**Exercise inputs**
"""

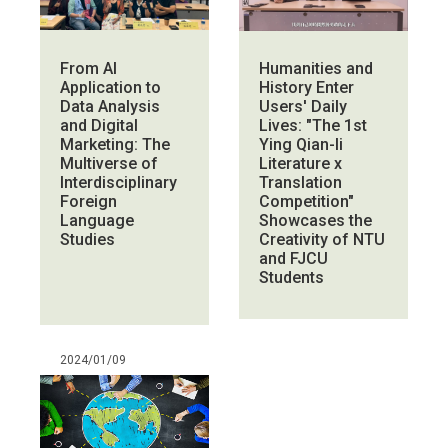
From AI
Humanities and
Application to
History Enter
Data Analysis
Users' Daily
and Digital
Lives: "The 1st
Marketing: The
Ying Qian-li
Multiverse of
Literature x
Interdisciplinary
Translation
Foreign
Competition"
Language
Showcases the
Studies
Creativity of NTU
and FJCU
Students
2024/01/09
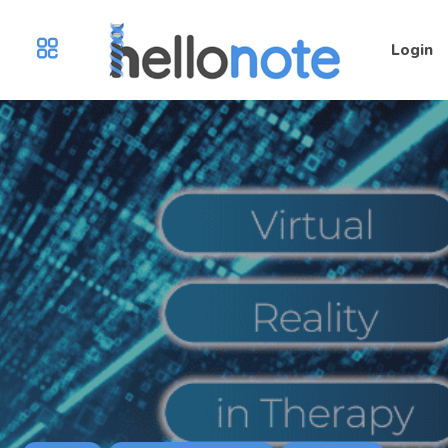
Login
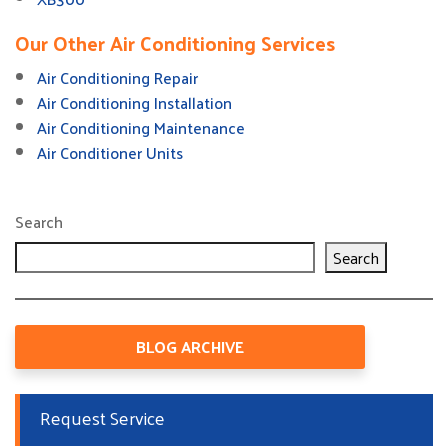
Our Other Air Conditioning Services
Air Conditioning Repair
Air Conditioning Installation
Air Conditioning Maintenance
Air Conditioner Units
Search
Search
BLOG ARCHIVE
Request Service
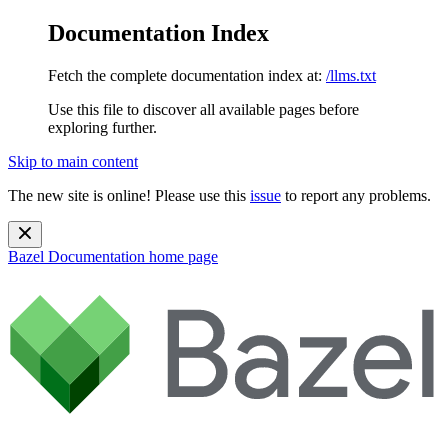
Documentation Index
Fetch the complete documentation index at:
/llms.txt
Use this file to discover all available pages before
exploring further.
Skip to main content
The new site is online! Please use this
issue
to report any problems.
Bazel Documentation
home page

"""
"""

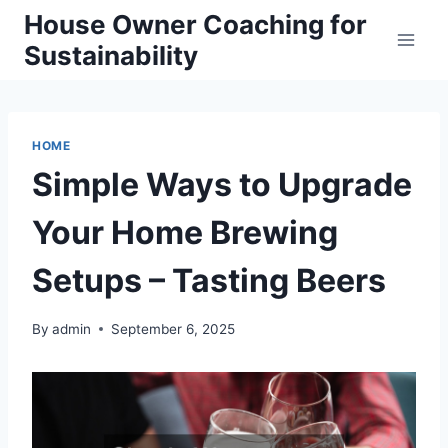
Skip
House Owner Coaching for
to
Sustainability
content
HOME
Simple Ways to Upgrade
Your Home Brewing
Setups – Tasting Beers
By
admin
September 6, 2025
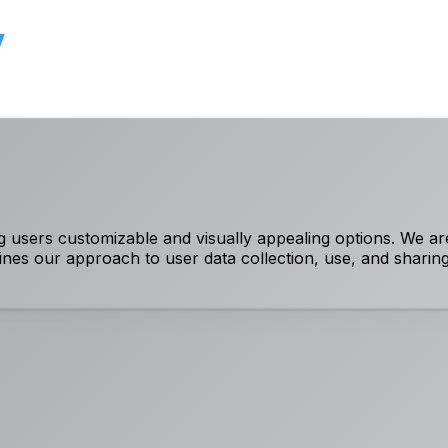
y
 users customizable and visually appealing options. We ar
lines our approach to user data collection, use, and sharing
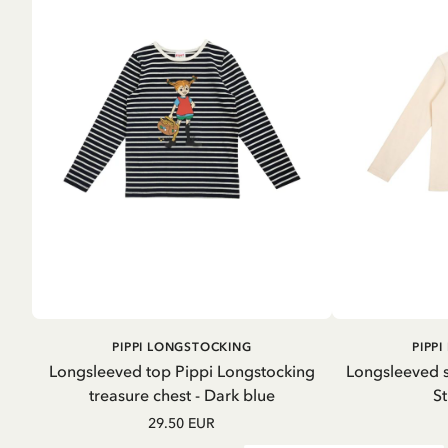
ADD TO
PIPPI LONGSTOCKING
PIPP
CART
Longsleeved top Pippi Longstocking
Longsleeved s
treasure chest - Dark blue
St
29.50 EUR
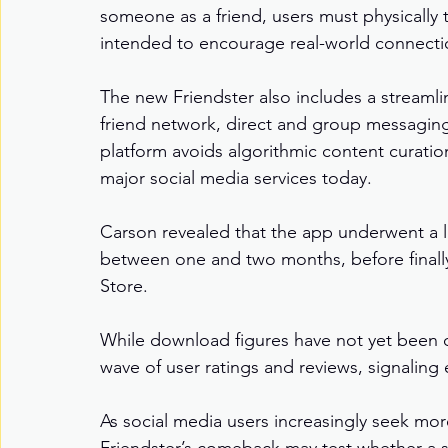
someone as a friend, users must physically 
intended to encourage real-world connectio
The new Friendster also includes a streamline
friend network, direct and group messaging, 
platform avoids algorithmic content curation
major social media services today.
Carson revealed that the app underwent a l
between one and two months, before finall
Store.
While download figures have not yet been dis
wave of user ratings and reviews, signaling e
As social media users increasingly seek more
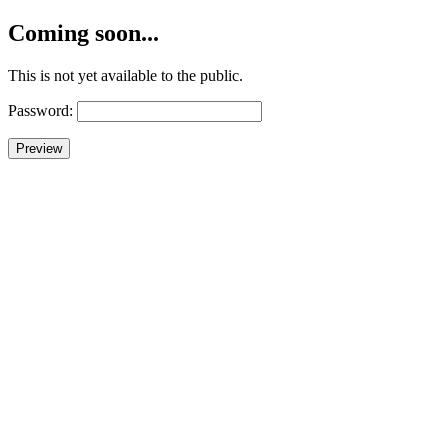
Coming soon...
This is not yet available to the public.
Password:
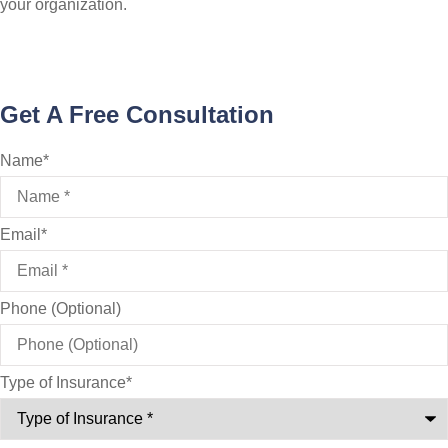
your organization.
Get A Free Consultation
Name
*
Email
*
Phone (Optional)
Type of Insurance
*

"""

**Task to complete**
Within these records, how many lines include the word "Longsleeved"? The reply should be that number alone.

**Written answer**
2